Un altro fenomeno socio-economico riguarda la diffusione dei mezzi di pagamento elettronici. Secondo la Banca Centrale Europea, nei Paesi dell’Unione, quasi il 50 per cento delle transazioni retail avviene ormai tramite strumenti tracciabili (carte di credito, bonifici, sistemi di pagamento digitali), rendendo sempre più difficile l’occultamento dei corrispettivi.
Questa evoluzione tecnologica rappresenta un argomento ulteriore a sostegno della tesi che i controlli possano essere efficacemente concentrati sulla fase finale della catena commerciale.
Qualche riflessione su criticità e possibili rimedi. Impatto sui flussi di cassa degli Stati
Una delle principali criticità della riforma riguarda l’identificazione della natura delle transazioni. Come distinguere, in modo certo e verificabile, una cessione B2B da una cessione B2C?
La soluzione potrebbe risiedere nell’implementazione di un sistema di certificazione europeo per i soggetti passivi, basato sul numero di partita Iva e integrato con strumenti di verifica in tempo reale. Le tecnologie blockchain potrebbero offrire un supporto significativo in questo ambito, garantendo l’immutabilità e la tracciabilità delle informazioni.

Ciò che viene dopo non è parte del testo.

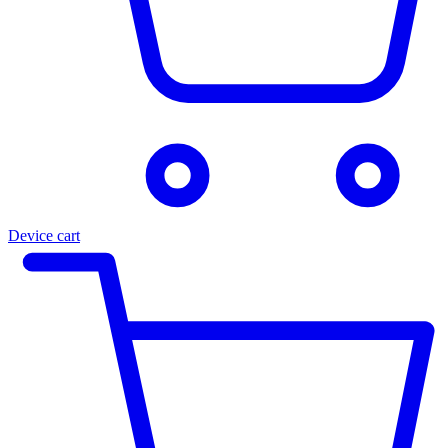
Device cart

Un’altra criticità riguarda l’impatto sui flussi di cassa degli Stati membri. L’attuale sistema, pur con le sue inefficienze, garantisce un flusso costante di entrate grazie ai versamenti periodici effettuati da tutti i soggetti della catena del valore.
La riforma potrebbe comportare una concentrazione temporale degli incassi, con potenziali difficoltà di gestione della liquidità per gli erari nazionali. Questo problema potrebbe essere mitigato attraverso l’implementazione graduale della riforma e l’adozione di sistemi di versamento più frequenti per i grandi retailer.
Va ricordato, infine, che la riforma di un’imposta di tipo comunitario richiede un processo decisionale complesso, che coinvolge tutti gli Stati membri. Tuttavia, i benefici potenziali in termini di competitività del sistema economico europeo potrebbero incentivare un accordo politico, soprattutto in un contesto in cui la semplificazione amministrativa rappresenta una priorità condivisa.
Considerazioni conclusive
L’attuale sistema Iva, concepito oltre cinquant’anni fa in un contesto economico profondamente diverso da quello contemporaneo, mostra evidenti segni di inadeguatezza. Le inefficienze burocratiche, le vulnerabilità alle frodi e la dispersione dell’attività di controllo rappresentano costi nascosti che gravano sull’economia europea.
La riflessione proposta, radicale nella sua semplicità, riporterebbe l’Iva alla natura originaria di imposta sul consumo finale, eliminando i presupposti di molte delle attuali problematiche.
I vantaggi in termini di semplificazione amministrativa, efficacia dei controlli e contrasto all’evasione compenserebbero ampiamente le criticità implementative.
Riteniamo che siano maturi i tempi affinché i policy maker europei avviino una riflessione profonda sul futuro dell’Iva, considerando seriamente l’opportunità di una riforma strutturale che potrebbe rappresentare un volano per la competitività dell’economia continentale, in una fase storica in cui molti fattori sembrano metterne in discussione la solidità.